Pick of the Issue this week is Jill Lepore’s “Pay Dirt,” a wonderful review of seed catalogues. It begins and ends with beets. Here’s the ending:
Or you could just grow some beets and eat them. You can plant them soon, so soon. Three weeks before the last frost: it’ll be here before you know it. Poke a hole in the ground half an inch deep. You can use your pinkie to measure, fingertip to first knuckle. The seeds of the common beet are about the size of peppercorns. Plop them in one by one, two inches apart. Rows are good. After a couple of weeks, when the tops pop up, yank out the seedlings that have come up too close together; I try to chuck them over the fence by smashing them with a trowel, as if they were little green-and-red badminton birdies. It passes the time. Wait another month, then dig up the roots and wash them off in the kitchen sink. They’ll be red-fleshed and globe-shaped and fist-size and grubby and hairy, and I usually roast them. You can even eat the leaves: they look like red-veined chard, and I have always found that they taste like dirt, but I don’t mind.
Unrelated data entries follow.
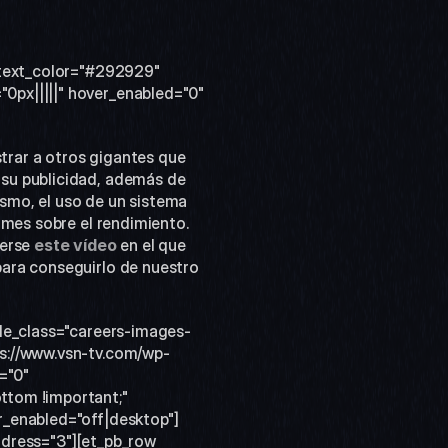
_text_color="#292929" 
px|||||" hover_enabled="0" 
trar a otros gigantes que 
su publicidad, además de 
ismo, el uso de un sistema 
mes sobre el rendimiento. 
erse 
este vídeo
 en el que 
ara conseguirlo de nuestro 
ule_class="careers-images-
ps://www.vsn-tv.com/wp-
"0" 
tom !important;" 
r_enabled="off|desktop"]
ddress="3"][et_pb_row 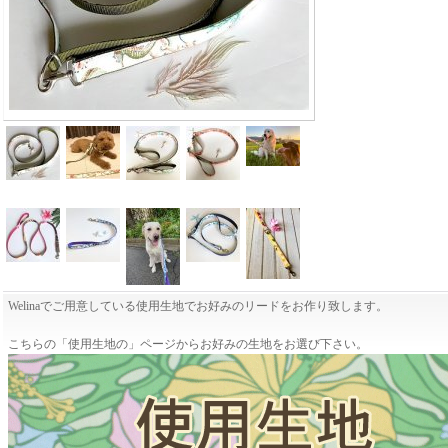
Welinaでご用意している使用生地でお好みのリードをお作り致します。
こちらの「使用生地の」ページからお好みの生地をお選び下さい。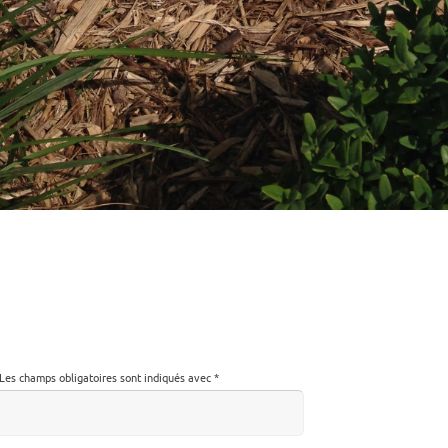
Les champs obligatoires sont indiqués avec
*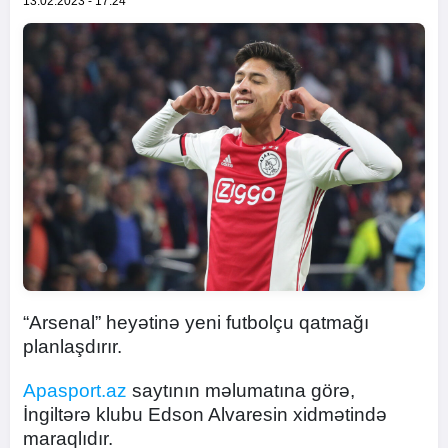
13.02.2023 - 17:24
“Arsenal” heyətinə yeni futbolçu qatmağı
planlaşdırır.
Apasport.az
saytının məlumatına görə,
İngiltərə klubu Edson Alvaresin xidmətində
maraqlıdır.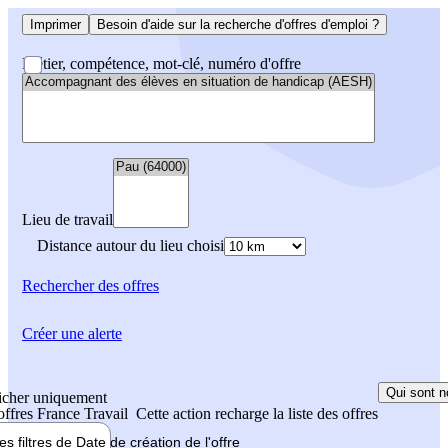
Imprimer
Besoin d'aide sur la recherche d'offres d'emploi ?
Métier, compétence, mot-clé, numéro d'offre
Lieu de travail
Distance autour du lieu choisi
Rechercher
des offres
Créer une alerte
Qui sont n
icher uniquement
 offres France Travail
Cette action recharge la liste des offres
les filtres de
Date de création
de l'offre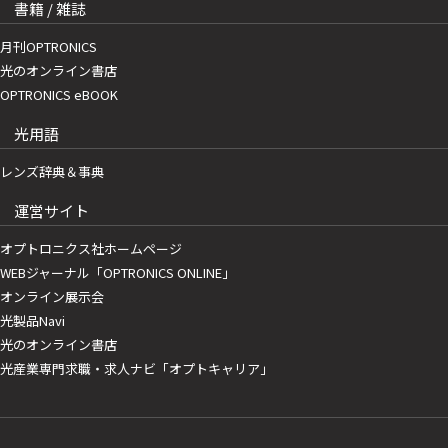
書籍 / 雑誌
月刊OPTRONICS
光のオンライン書店
OPTRONICS eBOOK
光用語
レンズ辞典＆事典
運営サイト
オプトロニクス社ホームページ
WEBジャーナル「OPTRONICS ONLINE」
オンライン展示会
光製品Navi
光のオンライン書店
光産業専門求職・求人ナビ「オプトキャリア」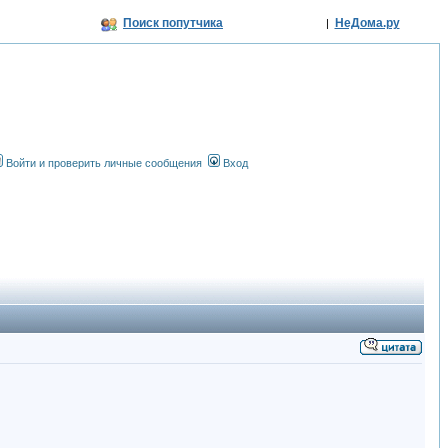
Поиск попутчика
НеДома.ру
|
Войти и проверить личные сообщения
Вход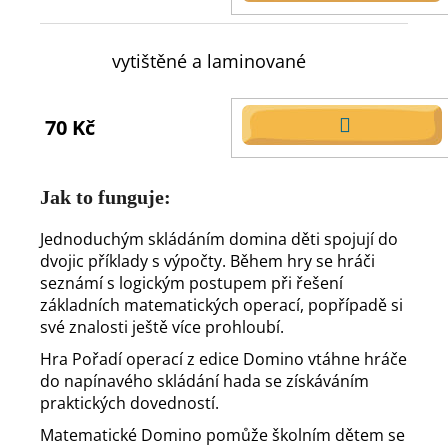
KOŠÍKU
vytištěné a laminované
70 Kč
DO
KOŠÍKU
Jak to funguje:
Jednoduchým skládáním domina děti spojují do
dvojic příklady s výpočty. Během hry se hráči
seznámí s logickým postupem při řešení
základních matematických operací, popřípadě si
své znalosti ještě více prohloubí.
Hra Pořadí operací z edice Domino vtáhne hráče
do napínavého skládání hada se získáváním
praktických dovedností.
Matematické Domino pomůže školním dětem se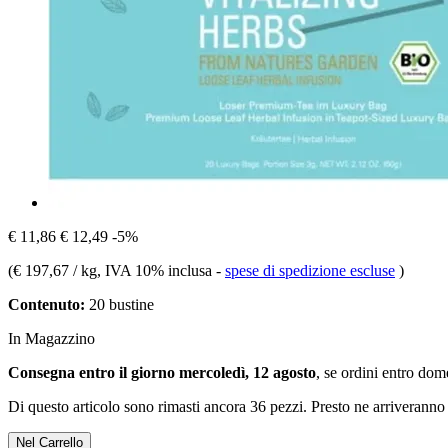
€ 11,86
€ 12,49
-5%
(
€ 197,67 / kg
, IVA 10% inclusa
-
spese di spedizione escluse
)
Contenuto:
20 bustine
In Magazzino
Consegna entro il giorno mercoledì, 12 agosto
, se ordini entro
dome
Di questo articolo sono rimasti ancora 36 pezzi. Presto ne arriveranno 
Nel Carrello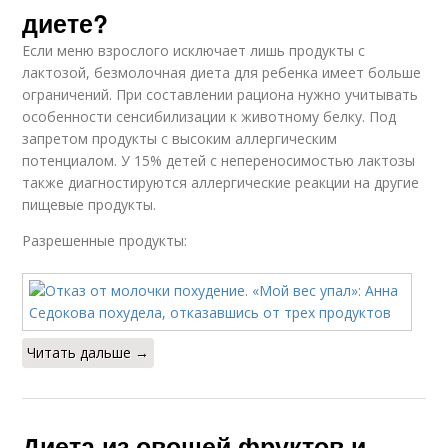
диете?
Если меню взрослого исключает лишь продукты с
лактозой, безмолочная диета для ребенка имеет больше
ограничений. При составлении рациона нужно учитывать
особенности сенсибилизации к животному белку. Под
запретом продукты с высоким аллергическим
потенциалом. У 15% детей с непереносимостью лактозы
также диагностируются аллергические реакции на другие
пищевые продукты.
Разрешенные продукты:
Читать дальше →
Диета из овощей фруктов и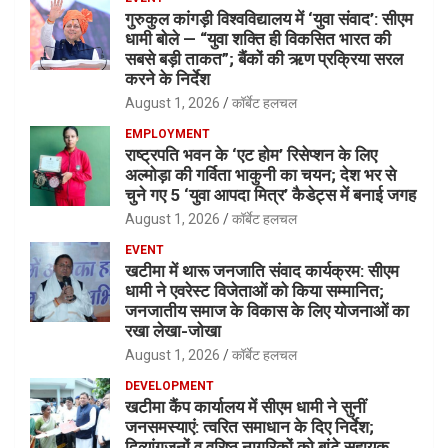
गुरुकुल कांगड़ी विश्वविद्यालय में ‘युवा संवाद’: सीएम
धामी बोले — “युवा शक्ति ही विकसित भारत की
सबसे बड़ी ताकत”; बैंकों की ऋण प्रक्रिया सरल
करने के निर्देश
August 1, 2026
कॉर्बेट हलचल
EMPLOYMENT
राष्ट्रपति भवन के ‘एट होम’ रिसेप्शन के लिए
अल्मोड़ा की गर्विता भाकुनी का चयन; देश भर से
चुने गए 5 ‘युवा आपदा मित्र’ कैडेट्स में बनाई जगह
August 1, 2026
कॉर्बेट हलचल
EVENT
खटीमा में थारू जनजाति संवाद कार्यक्रम: सीएम
धामी ने एवरेस्ट विजेताओं को किया सम्मानित;
जनजातीय समाज के विकास के लिए योजनाओं का
रखा लेखा-जोखा
August 1, 2026
कॉर्बेट हलचल
DEVELOPMENT
खटीमा कैंप कार्यालय में सीएम धामी ने सुनीं
जनसमस्याएं: त्वरित समाधान के दिए निर्देश;
दिव्यांगजनों व वरिष्ठ नागरिकों को बांटे सहायक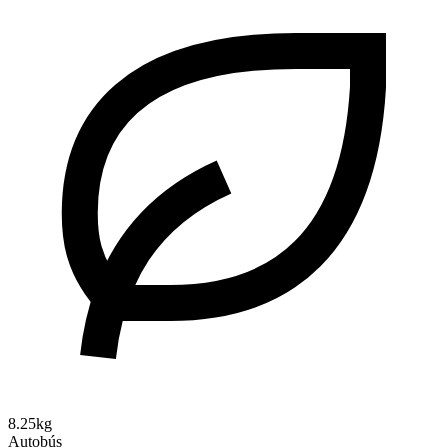
8.25kg
Autobús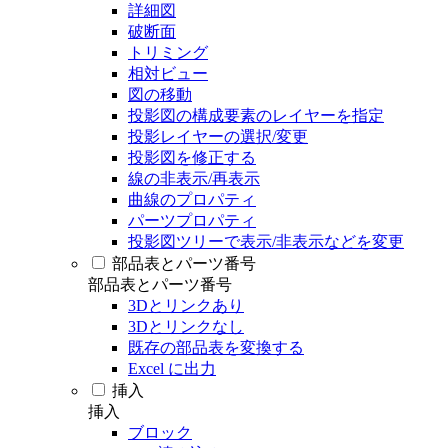
詳細図
破断面
トリミング
相対ビュー
図の移動
投影図の構成要素のレイヤーを指定
投影レイヤーの選択/変更
投影図を修正する
線の非表示/再表示
曲線のプロパティ
パーツプロパティ
投影図ツリーで表示/非表示などを変更
部品表とパーツ番号
部品表とパーツ番号
3Dとリンクあり
3Dとリンクなし
既存の部品表を変換する
Excel に出力
挿入
挿入
ブロック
That “They’ll be red-fleshed and globe-shaped and fist-size and grubby and hairy, and I usually roast them” is excellent!
In her piece, Lepore mentions another great New Yorker “garden catalogues” review – Katherine S. White’s classic “A Romp in the Catalogues” (March 1, 1958), included in White’s 1979 collection Onward and Upward in the Garden. It contains one of my all-time favourite New Yorker lines: “To me a ruffled petunia is occasionally a delight but a ruffled snapdragon is an abomination.”